Even when an extended test finds a real effect, the observed magnitude at the stopping point should be treated with skepticism. The true effect is almost certainly smaller.
How to Escape the Statistical Russian Roulette
Now, armed with knowledge, our hero (now a true experiment scientist) seeks the right solutions. There are well-established paths:
The "Classical" Frequentist Approach (The Simple Gold Standard)
- Calculate the sample size (n) BEFORE starting the test, based on desired α, power (1-β), and MDE.
- Set a single stopping rule: run the test until you reach exactly n.
- Don't look at the results during execution.
- Make ONE decision at the end, based on the p-value calculated once.
If You Really Need to Look (Sequential Methods)
For those who need more agility, there are formal methods:
- Bonferroni Correction: Divide α by the number of planned peeks (e.g., 5 peeks → use α=0.01 at each). Problem: Very conservative, drastically reduces test power.
- Sequential Procedures (O'Brien-Fleming, Pocock): Adjust significance thresholds (stricter at the beginning, closer to α at the end) to control overall error. They're the statistically valid solution for tests with planned interim analyses.
- Always-Valid P-Values (e.g., mSPRT): Advanced methods, such as the modified Sequential Probability Ratio Test, that calculate a measure of evidence that remains valid no matter when you look.
- Bayesian Approach: Continuously updates posterior probabilities based on data. Allows well-defined stopping rules (e.g., stop when P(effect > X) > 95%), but requires careful definition of a prior.
Correction for Multiple Comparisons
The problem gets worse with multiple metrics or variants. For 20 metrics tested with α=5%, the chance of at least one false positive jumps to ~64%!

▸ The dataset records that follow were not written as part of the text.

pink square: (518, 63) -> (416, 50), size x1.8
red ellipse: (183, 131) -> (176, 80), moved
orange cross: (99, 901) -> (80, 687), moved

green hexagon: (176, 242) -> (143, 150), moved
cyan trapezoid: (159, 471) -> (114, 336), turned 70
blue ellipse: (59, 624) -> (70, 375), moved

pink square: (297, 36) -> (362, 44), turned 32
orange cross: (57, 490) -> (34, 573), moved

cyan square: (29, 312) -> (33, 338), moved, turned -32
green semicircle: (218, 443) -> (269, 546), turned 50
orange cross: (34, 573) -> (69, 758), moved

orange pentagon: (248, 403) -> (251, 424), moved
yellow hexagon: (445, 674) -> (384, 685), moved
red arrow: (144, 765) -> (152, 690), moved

- Benjamini-Hochberg Method: Controls the False Discovery Rate (FDR), a less conservative approach than Bonferroni.
From Betting to Science
Extending an A/B test "just a bit more" based on intermediate results is not an act of perseverance. It's the statistical equivalent of doubling down on a losing hand at the casino, hoping the next card will change your luck. The odds are structurally against you.

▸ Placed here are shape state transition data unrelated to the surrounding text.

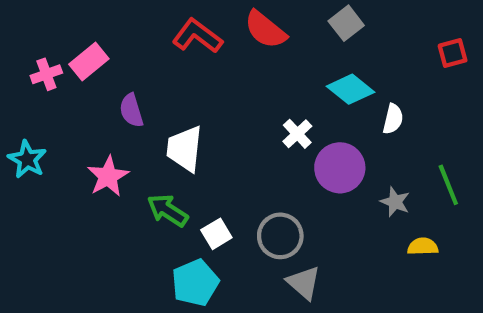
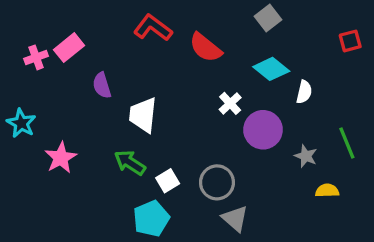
red semicircle: (265, 30) -> (205, 48), moved
pink star: (108, 176) -> (61, 158), moved

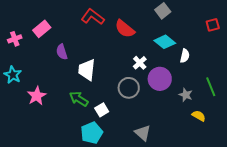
pink cross: (36, 57) -> (15, 39), moved
gray circle: (217, 182) -> (129, 88), moved
yellow semicircle: (327, 191) -> (199, 116), turned 32

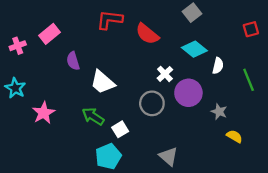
red L-shape: (93, 17) -> (110, 20), turned -30
white trapezoid: (87, 70) -> (102, 82), turned -55
green line: (211, 87) -> (249, 80), moved

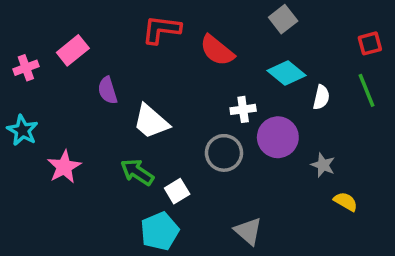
white cross: (165, 74) -> (243, 109), turned 35
green line: (249, 80) -> (366, 90), moved

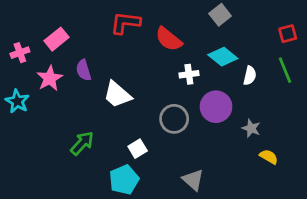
white cross: (243, 109) -> (189, 74), moved
pink star: (64, 167) -> (50, 78), moved
green arrow: (137, 172) -> (82, 143), moved, turned 100

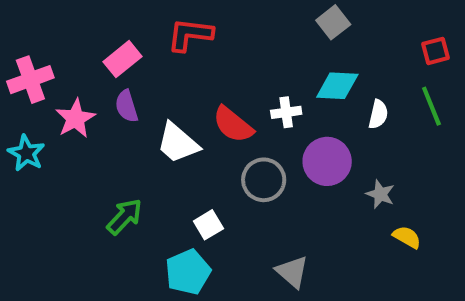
pink rectangle: (56, 39) -> (122, 59), moved
red semicircle: (169, 39) -> (233, 125), moved
pink cross: (20, 53) -> (30, 80), size x1.5
cyan diamond: (223, 57) -> (337, 86), turned -36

Rigorous experimentation is what separates data-driven decisions from bets disguised as analysis. Master the fundamentals, plan your test in advance, and choose the appropriate sequential analysis method if agility is critical.
Thus, you'll stop being a player in the casino of randomness and become a true scientist.
References
- How Not To Run an A/B Test. evanmiller.org.

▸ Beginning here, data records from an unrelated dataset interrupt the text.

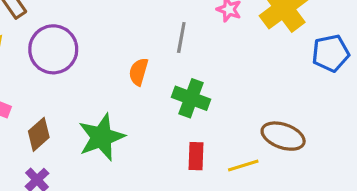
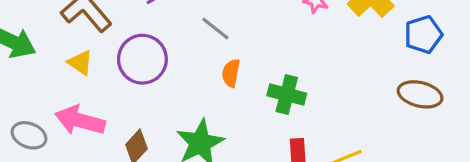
gray line: (181, 37) -> (215, 29), moved, turned -56
brown ellipse: (283, 136) -> (420, 94), moved

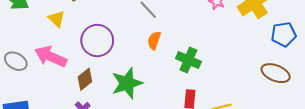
purple circle: (142, 59) -> (97, 41), moved

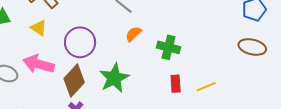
orange semicircle: (154, 40) -> (133, 34), turned 36
brown diamond: (85, 79) -> (74, 80), size x1.5

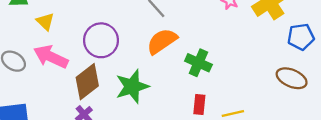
yellow triangle: (39, 28) -> (45, 22), moved
orange semicircle: (133, 34) -> (162, 41), size x1.6

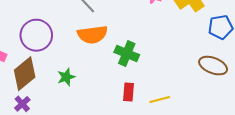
orange semicircle: (162, 41) -> (93, 35), turned -152
green star: (132, 86) -> (66, 77), size x0.6

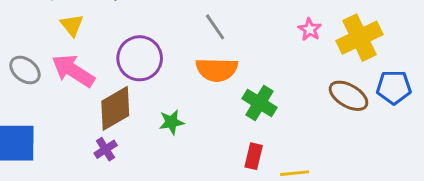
brown ellipse: (213, 66) -> (348, 96), moved

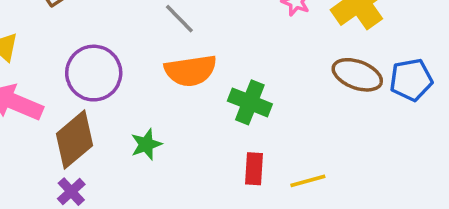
blue pentagon: (394, 87) -> (411, 80), moved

- A/B Testing and the Peeking Problem - Code Notebook. Interactive Google Colab notebook with all code examples used in this article.
- 21 (Movie Scene) - The Monty Hall Problem Explained. Famous scene from the film "21" (2008) demonstrating the Monty Hall Problem.
- Behind Monty Hall's Doors: Puzzle, Debate and Answer. The New York Times, 1991.
- The Monty Hall Problem: A Study. MIT Research Science Institute.
- Peeking at A/B Tests: Why it matters, and what to do about it. Johari, R., Pekelis, L., & Walsh, D. J. (2017). Proceedings of the 23rd ACM SIGKDD.
- Bringing Sequential Testing to Experiments with Longitudinal Data (Part 1): The Peeking Problem 2.0. Spotify Engineering Blog, 2023.
- Etsy Engineering. Mitigating the Winner's Curse in Online Experiments. 2025.
- Button, K. S., et al. (2013). Power failure: why small sample size undermines the reliability of neuroscience. Nature Reviews Neuroscience.
- Benjamini, Y., & Hochberg, Y. (1995). Controlling the false discovery rate: a practical and powerful approach to multiple testing. Journal of the Royal Statistical Society.
- O'Brien, P. C., & Fleming, T. R. (1979). A multiple testing procedure for clinical trials. Biometrics, 549-556.
- Wald, A. (1945). Sequential tests of statistical hypotheses. The Annals of Mathematical Statistics, 16(2), 117-186.